SaaS landing page
Who uses it: Product marketer or designer laying out a new feature page
[Header] Logo + Nav + Sign Up button
[Hero] Headline + 2-line sub + demo button
[Social proof] 5 company logos
[Features] 3-col grid: icon + title + 2 lines
[How it works] 3-step numbered flow
[Pricing] 3 cards + FAQ accordion
[Footer] Links + newsletter
Why this works: Wireframing the landing page structure first prevents the common mistake of designing each section in isolation and then discovering the overall page has no clear visual hierarchy.
Mobile onboarding flow
Who uses it: UX designer mapping the first-run experience for a mobile app
Screen 1: Welcome + Get started CTA
Screen 2: Permission request (notifications)
Screen 3: Profile setup form
Screen 4: Interest selection (chips)
Screen 5: Home screen (empty state)
Why this works: Wiring the onboarding as a screen-by-screen flow makes it easy to count the steps a new user must complete and identify any that can be removed or deferred.
Analytics dashboard
Who uses it: Product manager or developer designing an internal data tool
[Top bar] Date range picker + export button
[KPI row] 4 metric cards: revenue, users, churn, NPS
[Chart row] Line chart (left 60%) + donut (right 40%)
[Table] Sortable data grid with pagination
[Sidebar] Filter panel with checkboxes
Why this works: Blocking out the dashboard grid first prevents engineers from building beautiful charts that nobody can find because the layout buries them below the fold.
E-commerce checkout
Who uses it: UX designer or developer reducing cart abandonment
Step 1: Cart review + promo code field
Step 2: Shipping address form
Step 3: Delivery method selection
Step 4: Payment details
Step 5: Order summary + place order CTA
Confirmation: Order number + next steps
Why this works: A step-by-step wireframe makes it obvious when the checkout has too many screens — if users have to make more than four decisions before paying, conversion typically drops.
Admin panel with sidebar nav
Who uses it: Developer or designer building an internal tool
[Sidebar] Logo + nav items + user avatar
[Main area] Page title + action buttons
[Data table] Columns + filters + bulk actions
[Modal] Edit form triggered from table row
Why this works: Separating sidebar navigation from the main content area in the wireframe stage clarifies which nav items are global and which are context-specific, avoiding a cluttered sidebar later.

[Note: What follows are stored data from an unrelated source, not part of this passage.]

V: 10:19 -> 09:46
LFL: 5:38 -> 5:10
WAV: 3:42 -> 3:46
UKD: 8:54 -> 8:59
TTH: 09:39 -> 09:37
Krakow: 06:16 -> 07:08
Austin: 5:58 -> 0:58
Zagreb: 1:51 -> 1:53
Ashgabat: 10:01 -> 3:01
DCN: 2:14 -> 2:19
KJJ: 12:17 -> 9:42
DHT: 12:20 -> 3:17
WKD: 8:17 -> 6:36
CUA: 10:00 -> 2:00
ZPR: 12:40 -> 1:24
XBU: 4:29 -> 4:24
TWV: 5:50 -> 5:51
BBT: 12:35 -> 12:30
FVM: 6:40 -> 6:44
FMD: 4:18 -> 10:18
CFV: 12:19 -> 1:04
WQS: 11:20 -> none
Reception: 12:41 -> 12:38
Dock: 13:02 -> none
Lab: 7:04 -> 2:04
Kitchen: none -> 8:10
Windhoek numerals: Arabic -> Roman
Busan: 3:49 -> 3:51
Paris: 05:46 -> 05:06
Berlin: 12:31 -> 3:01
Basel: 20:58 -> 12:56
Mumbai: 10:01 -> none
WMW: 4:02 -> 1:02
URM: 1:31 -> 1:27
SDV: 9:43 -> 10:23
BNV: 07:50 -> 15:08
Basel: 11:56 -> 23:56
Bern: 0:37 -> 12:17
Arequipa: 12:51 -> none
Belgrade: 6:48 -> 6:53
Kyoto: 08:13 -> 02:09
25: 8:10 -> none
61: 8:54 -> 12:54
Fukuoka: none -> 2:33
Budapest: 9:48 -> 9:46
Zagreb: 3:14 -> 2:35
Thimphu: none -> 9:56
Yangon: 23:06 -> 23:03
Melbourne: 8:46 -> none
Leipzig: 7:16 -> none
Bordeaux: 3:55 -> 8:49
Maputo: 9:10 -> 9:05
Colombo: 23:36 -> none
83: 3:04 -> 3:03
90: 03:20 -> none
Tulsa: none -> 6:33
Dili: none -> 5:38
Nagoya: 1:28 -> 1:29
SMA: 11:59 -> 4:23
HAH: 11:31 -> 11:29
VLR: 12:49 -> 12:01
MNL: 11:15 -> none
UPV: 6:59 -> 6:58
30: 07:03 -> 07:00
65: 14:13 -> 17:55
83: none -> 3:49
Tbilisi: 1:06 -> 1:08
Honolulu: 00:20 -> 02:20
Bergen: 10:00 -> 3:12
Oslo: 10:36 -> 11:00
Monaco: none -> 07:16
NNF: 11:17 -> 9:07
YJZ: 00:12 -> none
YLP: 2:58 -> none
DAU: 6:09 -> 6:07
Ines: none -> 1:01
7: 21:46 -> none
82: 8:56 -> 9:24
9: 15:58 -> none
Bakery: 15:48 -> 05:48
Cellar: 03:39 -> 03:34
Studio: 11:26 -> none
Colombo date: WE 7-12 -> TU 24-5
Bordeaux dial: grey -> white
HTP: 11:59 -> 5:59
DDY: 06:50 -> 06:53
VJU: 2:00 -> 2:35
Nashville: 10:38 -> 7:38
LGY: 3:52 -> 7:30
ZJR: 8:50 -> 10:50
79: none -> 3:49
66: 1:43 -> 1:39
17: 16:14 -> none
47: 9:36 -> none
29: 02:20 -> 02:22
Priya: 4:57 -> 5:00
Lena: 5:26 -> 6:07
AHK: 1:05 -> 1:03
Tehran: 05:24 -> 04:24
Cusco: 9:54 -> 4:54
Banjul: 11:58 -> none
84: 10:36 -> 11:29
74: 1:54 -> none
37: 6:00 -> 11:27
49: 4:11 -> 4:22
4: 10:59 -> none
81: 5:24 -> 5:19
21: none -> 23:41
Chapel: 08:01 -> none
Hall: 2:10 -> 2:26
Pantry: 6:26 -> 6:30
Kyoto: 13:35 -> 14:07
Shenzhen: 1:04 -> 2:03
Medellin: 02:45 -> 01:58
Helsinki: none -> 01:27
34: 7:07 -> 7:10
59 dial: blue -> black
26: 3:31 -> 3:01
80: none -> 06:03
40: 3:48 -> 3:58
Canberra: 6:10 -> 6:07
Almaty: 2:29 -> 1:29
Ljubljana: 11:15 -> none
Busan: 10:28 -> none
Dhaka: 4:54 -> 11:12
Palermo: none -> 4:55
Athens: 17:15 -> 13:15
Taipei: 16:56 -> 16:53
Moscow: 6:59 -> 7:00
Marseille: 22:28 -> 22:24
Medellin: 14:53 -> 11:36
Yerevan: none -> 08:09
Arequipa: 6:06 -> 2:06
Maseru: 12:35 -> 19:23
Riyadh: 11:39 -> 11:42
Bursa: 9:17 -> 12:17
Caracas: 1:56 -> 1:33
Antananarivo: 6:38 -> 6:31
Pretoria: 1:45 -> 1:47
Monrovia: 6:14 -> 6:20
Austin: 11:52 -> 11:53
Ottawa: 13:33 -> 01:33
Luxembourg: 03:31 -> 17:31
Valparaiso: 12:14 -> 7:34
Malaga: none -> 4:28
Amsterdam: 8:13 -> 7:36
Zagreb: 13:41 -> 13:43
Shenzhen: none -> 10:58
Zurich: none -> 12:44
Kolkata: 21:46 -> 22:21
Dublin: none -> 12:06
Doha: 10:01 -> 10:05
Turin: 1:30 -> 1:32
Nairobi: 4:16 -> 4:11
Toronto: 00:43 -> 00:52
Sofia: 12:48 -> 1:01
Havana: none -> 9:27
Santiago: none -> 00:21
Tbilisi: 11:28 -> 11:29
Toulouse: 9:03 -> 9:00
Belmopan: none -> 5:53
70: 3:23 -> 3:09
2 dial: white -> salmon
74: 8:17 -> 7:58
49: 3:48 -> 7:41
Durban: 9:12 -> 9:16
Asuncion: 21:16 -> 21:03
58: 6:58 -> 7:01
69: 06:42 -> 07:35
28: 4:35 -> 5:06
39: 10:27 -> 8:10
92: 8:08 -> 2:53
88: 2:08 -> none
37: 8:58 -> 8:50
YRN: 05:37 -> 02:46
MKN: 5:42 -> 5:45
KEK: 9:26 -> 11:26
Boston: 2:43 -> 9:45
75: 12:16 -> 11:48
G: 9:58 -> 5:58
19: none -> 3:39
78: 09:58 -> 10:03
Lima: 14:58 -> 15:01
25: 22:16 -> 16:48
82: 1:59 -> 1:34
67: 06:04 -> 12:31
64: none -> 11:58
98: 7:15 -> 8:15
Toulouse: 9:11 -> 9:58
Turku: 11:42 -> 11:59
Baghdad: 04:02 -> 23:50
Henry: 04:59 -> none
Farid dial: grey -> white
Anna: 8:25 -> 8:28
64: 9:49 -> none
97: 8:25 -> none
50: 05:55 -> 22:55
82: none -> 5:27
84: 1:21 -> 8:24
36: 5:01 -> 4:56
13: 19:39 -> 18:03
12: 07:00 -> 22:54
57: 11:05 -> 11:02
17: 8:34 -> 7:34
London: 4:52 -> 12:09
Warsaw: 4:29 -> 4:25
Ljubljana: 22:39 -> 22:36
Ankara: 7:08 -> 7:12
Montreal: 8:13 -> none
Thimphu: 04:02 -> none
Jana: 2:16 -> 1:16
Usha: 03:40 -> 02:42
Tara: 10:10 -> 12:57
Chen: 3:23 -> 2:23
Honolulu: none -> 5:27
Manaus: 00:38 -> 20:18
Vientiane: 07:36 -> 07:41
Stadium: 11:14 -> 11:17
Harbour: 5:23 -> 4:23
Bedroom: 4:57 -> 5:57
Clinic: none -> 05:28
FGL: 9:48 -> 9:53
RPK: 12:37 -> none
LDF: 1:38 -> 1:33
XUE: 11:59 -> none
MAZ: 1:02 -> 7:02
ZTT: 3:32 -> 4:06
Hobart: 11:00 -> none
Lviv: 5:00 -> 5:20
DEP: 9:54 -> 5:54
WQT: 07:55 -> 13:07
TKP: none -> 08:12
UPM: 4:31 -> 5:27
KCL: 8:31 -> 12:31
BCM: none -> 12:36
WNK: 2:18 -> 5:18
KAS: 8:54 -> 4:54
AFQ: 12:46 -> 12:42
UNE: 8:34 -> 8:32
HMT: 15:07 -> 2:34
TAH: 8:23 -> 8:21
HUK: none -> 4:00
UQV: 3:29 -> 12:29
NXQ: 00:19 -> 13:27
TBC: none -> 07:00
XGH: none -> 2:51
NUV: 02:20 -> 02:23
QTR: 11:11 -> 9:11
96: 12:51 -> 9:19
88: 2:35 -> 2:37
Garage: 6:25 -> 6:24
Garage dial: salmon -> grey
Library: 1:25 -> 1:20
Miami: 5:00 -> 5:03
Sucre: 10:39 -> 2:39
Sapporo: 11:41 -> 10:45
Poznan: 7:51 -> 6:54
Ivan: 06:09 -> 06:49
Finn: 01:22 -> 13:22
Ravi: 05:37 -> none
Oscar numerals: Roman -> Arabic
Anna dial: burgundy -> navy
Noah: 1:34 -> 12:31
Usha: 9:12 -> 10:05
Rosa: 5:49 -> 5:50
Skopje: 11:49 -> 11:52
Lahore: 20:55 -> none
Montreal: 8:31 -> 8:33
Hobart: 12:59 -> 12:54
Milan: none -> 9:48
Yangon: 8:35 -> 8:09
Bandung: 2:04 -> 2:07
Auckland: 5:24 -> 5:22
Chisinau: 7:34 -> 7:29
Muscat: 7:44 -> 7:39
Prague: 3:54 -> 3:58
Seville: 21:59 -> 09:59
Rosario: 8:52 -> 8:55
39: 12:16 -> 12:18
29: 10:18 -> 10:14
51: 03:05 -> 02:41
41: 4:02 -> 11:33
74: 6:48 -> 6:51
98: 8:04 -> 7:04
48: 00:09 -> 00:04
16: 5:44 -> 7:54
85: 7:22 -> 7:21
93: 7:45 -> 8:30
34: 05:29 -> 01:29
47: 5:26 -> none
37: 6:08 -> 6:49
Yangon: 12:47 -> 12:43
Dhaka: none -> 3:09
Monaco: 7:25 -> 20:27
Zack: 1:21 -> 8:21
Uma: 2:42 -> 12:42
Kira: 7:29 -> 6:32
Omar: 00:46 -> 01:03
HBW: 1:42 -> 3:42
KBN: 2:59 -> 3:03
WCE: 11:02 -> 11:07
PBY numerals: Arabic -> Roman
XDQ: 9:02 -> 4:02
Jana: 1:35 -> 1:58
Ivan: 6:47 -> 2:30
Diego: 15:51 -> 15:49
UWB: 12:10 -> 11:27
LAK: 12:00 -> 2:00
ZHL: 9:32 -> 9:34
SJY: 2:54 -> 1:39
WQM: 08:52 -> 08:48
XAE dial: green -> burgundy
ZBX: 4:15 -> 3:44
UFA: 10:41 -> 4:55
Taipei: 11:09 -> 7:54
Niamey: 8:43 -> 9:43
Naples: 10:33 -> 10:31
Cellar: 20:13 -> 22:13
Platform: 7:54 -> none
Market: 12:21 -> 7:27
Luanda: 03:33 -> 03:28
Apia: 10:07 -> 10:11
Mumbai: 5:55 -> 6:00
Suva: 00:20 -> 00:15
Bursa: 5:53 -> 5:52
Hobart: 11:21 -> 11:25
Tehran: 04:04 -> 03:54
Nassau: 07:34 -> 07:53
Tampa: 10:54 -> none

Article or blog post layout
Who uses it: Content strategist or developer building a CMS template
[Header] Publication name + nav
[Hero image] Full-width
[Title + author + date]
[Body] Text with inline images
[Sidebar] Related articles + ad slot
[Footer] Tags + comment section
Why this works: Wireframing the reading experience before building the CMS template helps align the content team and developers on how much flexibility authors actually need.